Strategic Incoherence

Like in 2003, I am disappointed by the lack of scrutiny from my Republican colleagues. There are basic questions that remain unanswered. What are President Trump's objectives? I have listened carefully to this administration, and their rationale has shifted constantly - from protecting Iranian protesters, to eliminating Iran's nuclear program, to destroying its ballistic missile arsenal, to what now appears to be regime change. President Trump declared last week that he wants no less than unconditional surrender and he should have a role in choosing Iran's next leader. Those comments reveal a stunning failure to understand Iran and its history.

I worry that the President and his advisers have convinced themselves they are immune from the lessons of history. Destroying Iran without a credible post-war plan is not likely to create a stable, democratic state. Instead, it could create a chaotic power vacuum that drags in the rest of the Middle East. Ironically, it could further entrench the most radical elements of Iran's leadership to be even more organized and ruthless, and could send the message that acquiring a nuclear weapon is the ultimate path to avoiding President Trump's unpredictable wrath.

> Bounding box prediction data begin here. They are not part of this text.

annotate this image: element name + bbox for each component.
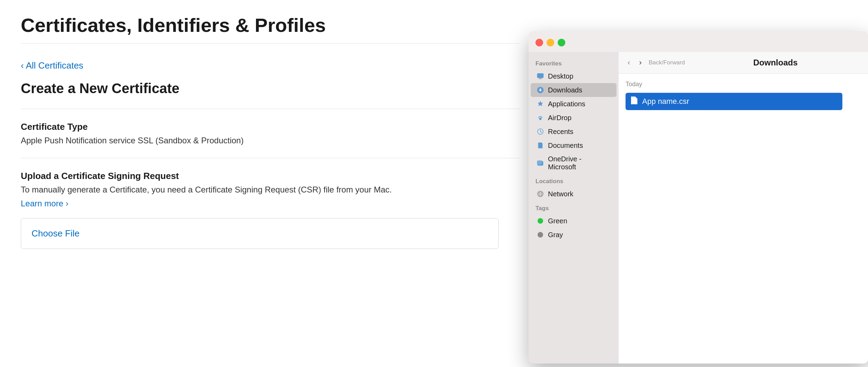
maximize-button[interactable]: [558, 39, 565, 46]
tag-green-label: Green: [548, 217, 567, 225]
favorites-label: Favorites: [529, 56, 619, 69]
sidebar-item-airdrop[interactable]: AirDrop: [531, 111, 617, 125]
forward-nav-button[interactable]: ›: [637, 57, 644, 69]
divider2: [21, 158, 520, 158]
onedrive-icon: [536, 159, 544, 167]
back-forward-label: Back/Forward: [649, 59, 685, 66]
section-title: Create a New Certificate: [21, 81, 520, 96]
svg-point-4: [539, 118, 541, 120]
network-label: Network: [548, 190, 573, 198]
airdrop-label: AirDrop: [548, 114, 572, 122]
documents-label: Documents: [548, 142, 583, 150]
sidebar-item-recents[interactable]: Recents: [531, 125, 617, 138]
close-button[interactable]: [535, 39, 543, 46]
upload-desc: To manually generate a Certificate, you …: [21, 185, 520, 195]
downloads-label: Downloads: [548, 86, 582, 94]
sidebar-item-desktop[interactable]: Desktop: [531, 69, 617, 83]
sidebar-item-downloads[interactable]: Downloads: [531, 83, 617, 97]
sidebar-item-applications[interactable]: Applications: [531, 97, 617, 111]
documents-icon: [536, 141, 544, 150]
tag-green-icon: [536, 217, 544, 225]
onedrive-label: OneDrive - Microsoft: [548, 155, 611, 171]
csr-file-name: App name.csr: [642, 97, 689, 106]
content-today-label: Today: [626, 81, 861, 88]
finder-main: ‹ › Back/Forward Downloads Today App nam…: [619, 52, 868, 364]
sidebar-item-documents[interactable]: Documents: [531, 138, 617, 152]
certificate-type-block: Certificate Type Apple Push Notification…: [21, 122, 520, 145]
tag-gray-icon: [536, 231, 544, 239]
svg-rect-0: [537, 73, 543, 78]
applications-label: Applications: [548, 100, 585, 108]
certificate-type-value: Apple Push Notification service SSL (San…: [21, 136, 520, 145]
desktop-label: Desktop: [548, 72, 573, 80]
minimize-button[interactable]: [547, 39, 554, 46]
tags-label: Tags: [529, 201, 619, 214]
tag-gray-label: Gray: [548, 231, 563, 239]
back-link[interactable]: ‹ All Certificates: [21, 60, 520, 71]
sidebar-item-tag-gray[interactable]: Gray: [531, 228, 617, 242]
finder-toolbar: ‹ › Back/Forward Downloads: [619, 52, 868, 74]
sidebar-item-network[interactable]: Network: [531, 187, 617, 201]
finder-window-title: Downloads: [753, 58, 798, 68]
main-content: Certificates, Identifiers & Profiles ‹ A…: [0, 0, 540, 263]
csr-file-icon: [630, 96, 638, 107]
divider: [21, 109, 520, 109]
back-nav-button[interactable]: ‹: [626, 57, 632, 69]
learn-more-link[interactable]: Learn more ›: [21, 199, 68, 208]
page-title: Certificates, Identifiers & Profiles: [21, 14, 520, 44]
recents-label: Recents: [548, 128, 573, 136]
locations-label: Locations: [529, 174, 619, 187]
finder-sidebar: Favorites Desktop: [529, 52, 619, 364]
finder-titlebar: [529, 31, 868, 52]
svg-rect-7: [537, 161, 542, 165]
svg-rect-2: [539, 79, 542, 79]
downloads-icon: [536, 86, 544, 94]
sidebar-item-tag-green[interactable]: Green: [531, 214, 617, 228]
certificate-type-label: Certificate Type: [21, 122, 520, 132]
network-icon: [536, 190, 544, 198]
recents-icon: [536, 127, 544, 136]
airdrop-icon: [536, 114, 544, 122]
finder-body: Favorites Desktop: [529, 52, 868, 364]
finder-window: Favorites Desktop: [529, 31, 868, 364]
svg-rect-1: [539, 78, 541, 79]
choose-file-button[interactable]: Choose File: [21, 218, 499, 249]
desktop-icon: [536, 72, 544, 80]
upload-section: Upload a Certificate Signing Request To …: [21, 171, 520, 249]
finder-content: Today App name.csr: [619, 74, 868, 364]
window-controls: [535, 39, 565, 46]
sidebar-item-onedrive[interactable]: OneDrive - Microsoft: [531, 152, 617, 174]
file-item-csr[interactable]: App name.csr: [626, 93, 842, 110]
upload-title: Upload a Certificate Signing Request: [21, 171, 520, 181]
applications-icon: [536, 100, 544, 108]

Beyond the lack of strategic planning, I am also troubled by the military readiness and financial costs of this conflict. The Senate Armed Services Committee has sent formal inquiries to the Department of Defense requesting projected costs, which by some estimates could run as high as one billion dollars a day. Reports indicate that the administration is already preparing a supplemental appropriations request to Congress for emergency funding - potentially more than 50 billion dollars - to backfill the massive munitions loss and battle damage incurred in the opening days of this war. But let me be clear: I will not support a blank check for this war of choice.

Precedent and Future Threats

In the same 2003 speech I discussed earlier, I asked several questions that I believe history has since validated: "We are debating Iraq today, but will we apply this preemptive doctrine to Iran or North Korea tomorrow? How do we prevent others from adopting this same strategy if we have enshrined it as the centerpiece of our policy? How do we counsel India to refrain from preemptively attacking Pakistan - or vice versa? From New Delhi or Islamabad, the threat looks 'sufficient,' and striking first is enticing."

That question is no longer hypothetical. Today, China is watching our war against Iran with intense interest as it considers its posture toward Taiwan. Russia is watching as it calculates what remains possible beyond Ukraine. When the United States launches preemptive wars - whether in Iran, in Venezuela, or perhaps Cuba - without bothering to make any public case or good faith legal argument, we diminish American power. We give permission for other nations to throw their own military weight against their neighbors. We hand every ambitious autocrat in the world the same justification we have just used ourselves. The precedent we set today will outlast this presidency by decades.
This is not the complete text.